Du fait de sa nature, il peut être difficile pour la victime d’un harcèlement moral de le réaliser. C’est parfois au cours de consultations au profit de salariés qui pensent à démissionner que nous relevons des faits de harcèlement moral, alors que le salarié n’en avait pas conscience.

Une fois que le salarié a réalisé qu’il est victime de harcèlement moral, il doit pouvoir en apporter la preuve, ce qui constitue une difficulté particulière. Alors que certaines législations, telle que la loi française, a modifié le régime de la charge de la preuve, puisque le salarié peut se limiter à présenter au juge des éléments de fait laissant supposer l’existence d’un harcèlement, et non plus établir des faits qui permettent d’en présumer l’existence, la loi marocain exige la preuve du harcèlement.

À cela s’ajoutent des facteurs culturels : volonté d’un haut cadre de maintenir son image en refusant de se dire victime d’un harcèlement moral, refus d’un salarié d’évoquer une question de harcèlement sexuel, peur de perdre son emploi sans pouvoir retrouver de nouvelles fonctions, etc.

Quelle démarche à suivre en cas de harcèlement ?

Le meilleur conseil que nous pouvons donner à toute personne rencontrant des difficultés au travail est de se diriger vers un avocat pour connaître ses droits et ses obligations à l’égard de son employeur et les mesures à prendre pour se protéger. Chaque situation a ses particularités quant à la nécessité de maintenir ou non la relation de travail.

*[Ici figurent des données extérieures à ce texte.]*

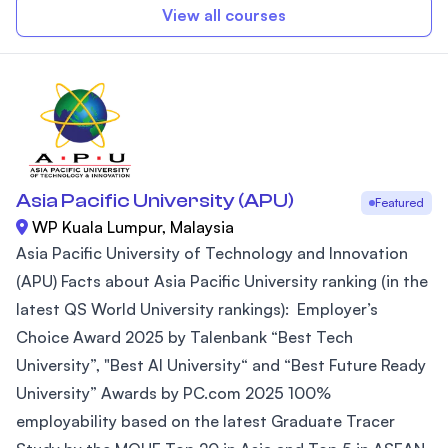
View all courses
Asia Pacific University (APU)
Featured
WP Kuala Lumpur, Malaysia
Asia Pacific University of Technology and Innovation
(APU) Facts about Asia Pacific University ranking (in the
latest QS World University rankings): Employer’s
Choice Award 2025 by Talenbank “Best Tech
University”, "Best AI University“ and “Best Future Ready
University” Awards by PC.com 2025 100%
employability based on the latest Graduate Tracer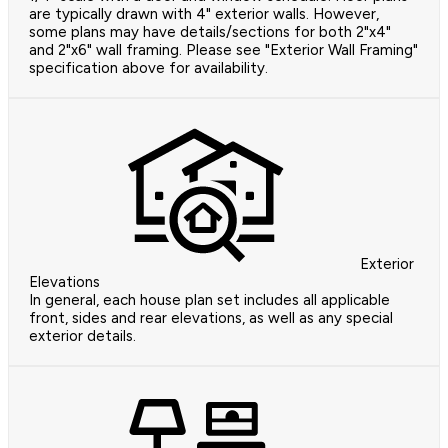
are typically drawn with 4" exterior walls. However,
some plans may have details/sections for both 2"x4"
and 2"x6" wall framing. Please see "Exterior Wall Framing"
specification above for availability.
Exterior
Elevations
In general, each house plan set includes all applicable
front, sides and rear elevations, as well as any special
exterior details.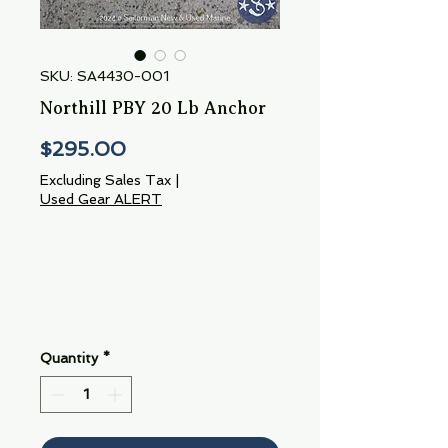
SKU: SA4430-001
Northill PBY 20 Lb Anchor
Price
$295.00
Excluding Sales Tax
|
Used Gear ALERT
Quantity
*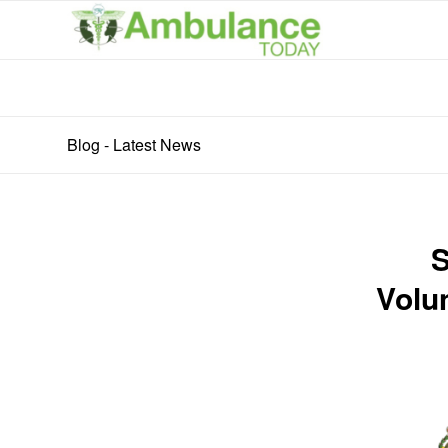
Blog - Latest News
S
Volu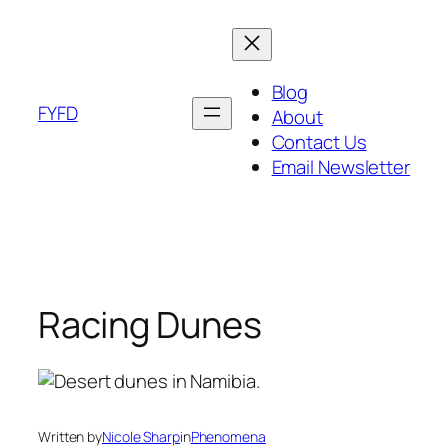
Skip
to
content
Blog
FYFD
About
Contact Us
Email Newsletter
Racing Dunes
Written by
Nicole Sharp
in
Phenomena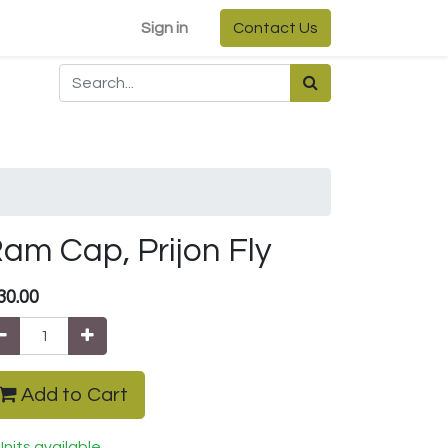
Sign in
Contact Us
am Cap, Prijon Fly
30.00
Add to Cart
Units available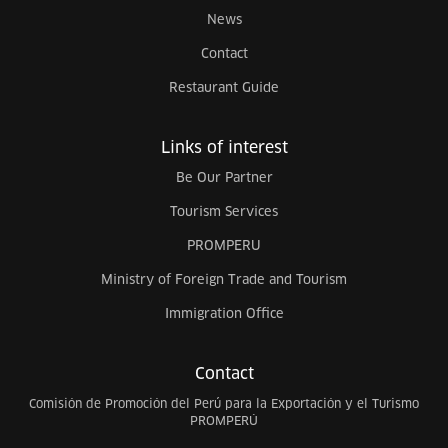
News
Contact
Restaurant Guide
Links of interest
Be Our Partner
Tourism Services
PROMPERU
Ministry of Foreign Trade and Tourism
Immigration Office
Contact
Comisión de Promoción del Perú para la Exportación y el Turismo
PROMPERÚ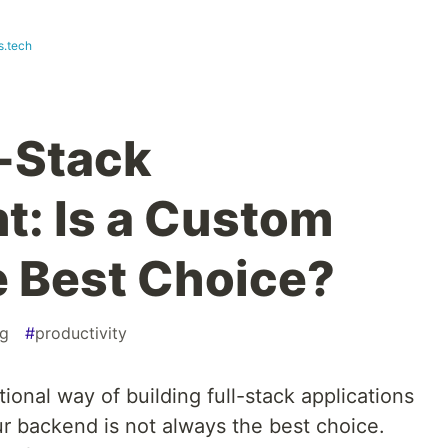
s.tech
l-Stack
: Is a Custom
 Best Choice?
g
#
productivity
ional way of building full-stack applications
r backend is not always the best choice.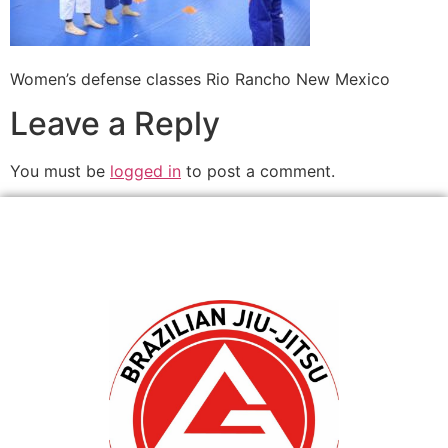
Women’s defense classes Rio Rancho New Mexico
Leave a Reply
You must be
logged in
to post a comment.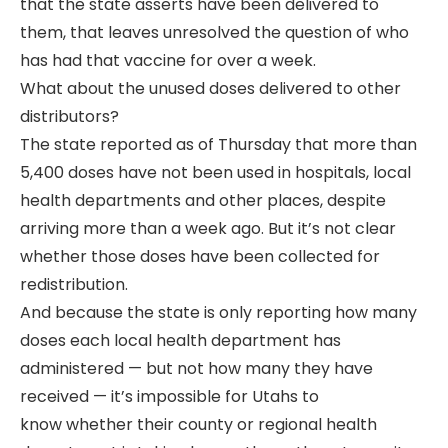
that the state asserts have been delivered to
them, that leaves unresolved the question of who
has had that vaccine for over a week.
What about the unused doses delivered to other
distributors?
The state reported as of Thursday that more than
5,400 doses have not been used in hospitals, local
health departments and other places, despite
arriving more than a week ago. But it’s not clear
whether those doses have been collected for
redistribution.
And because the state is only reporting how many
doses each local health department has
administered — but not how many they have
received — it’s impossible for Utahs to
know whether their county or regional health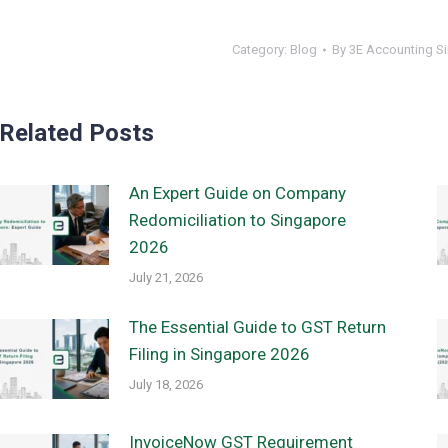
Category:
Blog
By
3E Accounting S
Related Posts
An Expert Guide on Company
Redomiciliation to Singapore
2026
July 21, 2026
The Essential Guide to GST Return
Filing in Singapore 2026
July 18, 2026
InvoiceNow GST Requirement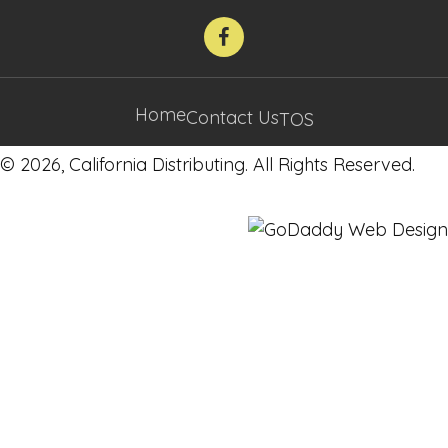
Home
Contact Us
TOS
© 2026, California Distributing. All Rights Reserved.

Il convient de faire établir un certificat médical lorsque le harcèlement a causé un préjudice au salarié et affecté son état psychologique et suivre l’évolution de l’état de santé avec le médecin, puisque le salarié peut avoir une reconduction de son certificat.

Malgré l’existence de faits de harcèlement moral, il est nécessaire de ne pas écarter une tentative de règlement amiable du conflit, tout en veillant à conserver tous les éléments de preuve permettant d’étayer un futur litige.

En cas d’échec, il sera possible de saisir le tribunal compétent pour qualifier les faits et permettre au salarié d’obtenir une indemnisation réparatrice de son préjudice.